Extracted records:

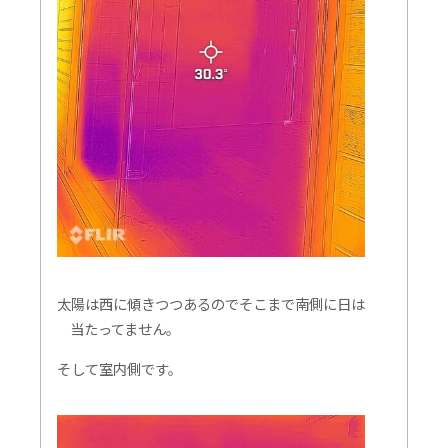
太陽は西に傾きつつあるのでそこまで南側に日は
当たってません。
そして室内側です。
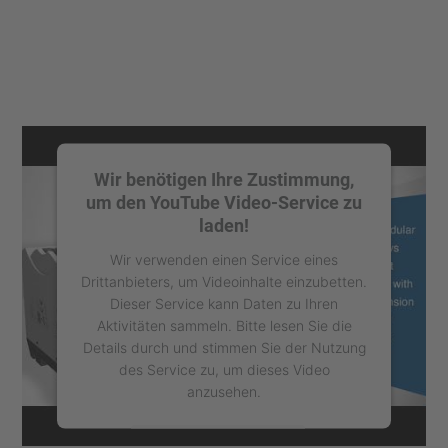
Wir benötigen Ihre Zustimmung,
um den YouTube Video-Service zu
laden!
Wir verwenden einen Service eines
Drittanbieters, um Videoinhalte einzubetten.
Dieser Service kann Daten zu Ihren
Aktivitäten sammeln. Bitte lesen Sie die
Details durch und stimmen Sie der Nutzung
des Service zu, um dieses Video
anzusehen.
Mehr Informationen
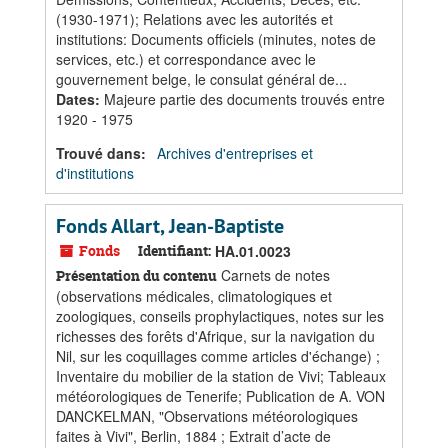
(1930-1971); Relations avec les autorités et
institutions: Documents officiels (minutes, notes de
services, etc.) et correspondance avec le
gouvernement belge, le consulat général de...
Dates
:
Majeure partie des documents trouvés entre
1920 - 1975
Trouvé dans:
Archives d'entreprises et
d'institutions
Fonds Allart, Jean-Baptiste
Fonds
Identifiant:
HA.01.0023
Carnets de notes
Présentation du contenu
(observations médicales, climatologiques et
zoologiques, conseils prophylactiques, notes sur les
richesses des forêts d'Afrique, sur la navigation du
Nil, sur les coquillages comme articles d'échange) ;
Inventaire du mobilier de la station de Vivi; Tableaux
météorologiques de Tenerife; Publication de A. VON
DANCKELMAN, "Observations météorologiques
faites à Vivi", Berlin, 1884 ; Extrait d’acte de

Exercise prompt: The output must be every line of the records, printed exactly, with the pictures omitted.

Solution for this exercise:
太陽は西に傾きつつあるのでそこまで南側に日は
当たってません。
そして室内側です。
Wir benötigen Ihre Zustimmung,
um den YouTube Video-Service zu
laden!
Wir verwenden einen Service eines
Drittanbieters, um Videoinhalte einzubetten.
Dieser Service kann Daten zu Ihren
Aktivitäten sammeln. Bitte lesen Sie die
Details durch und stimmen Sie der Nutzung
des Service zu, um dieses Video
anzusehen.
Mehr Informationen
(1930-1971); Relations avec les autorités et
institutions: Documents officiels (minutes, notes de
services, etc.) et correspondance avec le
gouvernement belge, le consulat général de...
Dates
:
Majeure partie des documents trouvés entre
1920 - 1975
Trouvé dans:
Archives d'entreprises et
d'institutions
Fonds Allart, Jean-Baptiste
Fonds
Identifiant:
HA.01.0023
Carnets de notes
Présentation du contenu
(observations médicales, climatologiques et
zoologiques, conseils prophylactiques, notes sur les
richesses des forêts d'Afrique, sur la navigation du
Nil, sur les coquillages comme articles d'échange) ;
Inventaire du mobilier de la station de Vivi; Tableaux
météorologiques de Tenerife; Publication de A. VON
DANCKELMAN, "Observations météorologiques
faites à Vivi", Berlin, 1884 ; Extrait d’acte de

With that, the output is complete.